*** DATASET

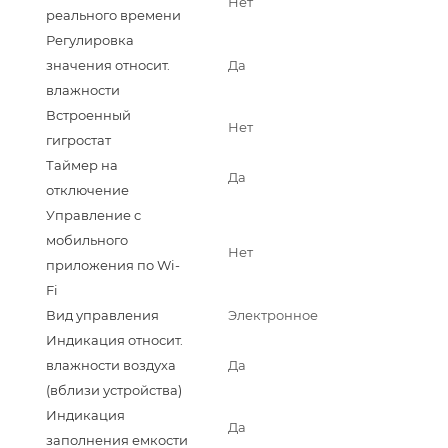
Нет
реального времени
Регулировка
значения относит.
Да
влажности
Встроенный
Нет
гигростат
Таймер на
Да
отключение
Управление c
мобильного
Нет
приложения по Wi-
Fi
Вид управления
Электронное
Индикация относит.
влажности воздуха
Да
(вблизи устройства)
Индикация
Да
заполнения емкости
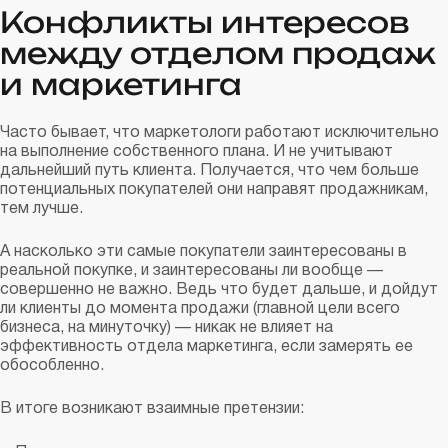
Конфликты интересов
между отделом продаж
и маркетинга
Часто бывает, что маркетологи работают исключительно
на выполнение собственного плана. И не учитывают
дальнейший путь клиента. Получается, что чем больше
потенциальных покупателей они направят продажникам,
тем лучше.
А насколько эти самые покупатели заинтересованы в
реальной покупке, и заинтересованы ли вообще —
совершенно не важно. Ведь что будет дальше, и дойдут
ли клиенты до момента продажи (главной цели всего
бизнеса, на минуточку) — никак не влияет на
эффективность отдела маркетинга, если замерять ее
обособленно.
В итоге возникают взаимные претензии:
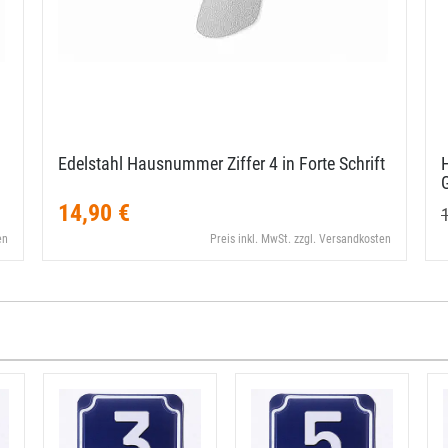
Edelstahl Hausnummer Ziffer 4 in Forte Schrift
14,90 €
en
Preis inkl. MwSt. zzgl. Versandkosten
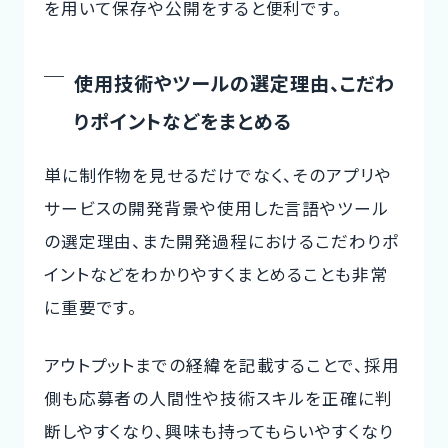
を用いて保存や公開をすると便利です。
使用技術やツールの選定理由、こだわ
りポイントなどをまとめる
単に制作物を見せるだけでなく、そのアプリや
サービスの開発背景や使用した言語やツール
の選定理由、また開発過程におけるこだわりポ
イントなどをわかりやすくまとめることも非常
に重要です。
アウトプットまでの経緯を記載することで、採用
側も応募者の人間性や技術スキルを正確に判
断しやすくなり、興味も持ってもらいやすくなり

******

ABOUT THIS TASK -
Apart from the pictures, repeat the data above exactly.

RESPONSE TO THIS EXERCISE -
Нет
реального времени
Регулировка
значения относит.
Да
влажности
Встроенный
Нет
гигростат
Таймер на
Да
отключение
Управление c
мобильного
Нет
приложения по Wi-
Fi
Вид управления
Электронное
Индикация относит.
влажности воздуха
Да
(вблизи устройства)
Индикация
Да
заполнения емкости
Конфликты интересов
между отделом продаж
и маркетинга
Часто бывает, что маркетологи работают исключительно
на выполнение собственного плана. И не учитывают
дальнейший путь клиента. Получается, что чем больше
потенциальных покупателей они направят продажникам,
тем лучше.
А насколько эти самые покупатели заинтересованы в
реальной покупке, и заинтересованы ли вообще —
совершенно не важно. Ведь что будет дальше, и дойдут
ли клиенты до момента продажи (главной цели всего
бизнеса, на минуточку) — никак не влияет на
эффективность отдела маркетинга, если замерять ее
обособленно.
В итоге возникают взаимные претензии:
Edelstahl Hausnummer Ziffer 4 in Forte Schrift
14,90 €
en
Preis inkl. MwSt. zzgl. Versandkosten
を用いて保存や公開をすると便利です。
使用技術やツールの選定理由、こだわ
りポイントなどをまとめる
単に制作物を見せるだけでなく、そのアプリや
サービスの開発背景や使用した言語やツール
の選定理由、また開発過程におけるこだわりポ
イントなどをわかりやすくまとめることも非常
に重要です。
アウトプットまでの経緯を記載することで、採用
側も応募者の人間性や技術スキルを正確に判
断しやすくなり、興味も持ってもらいやすくなり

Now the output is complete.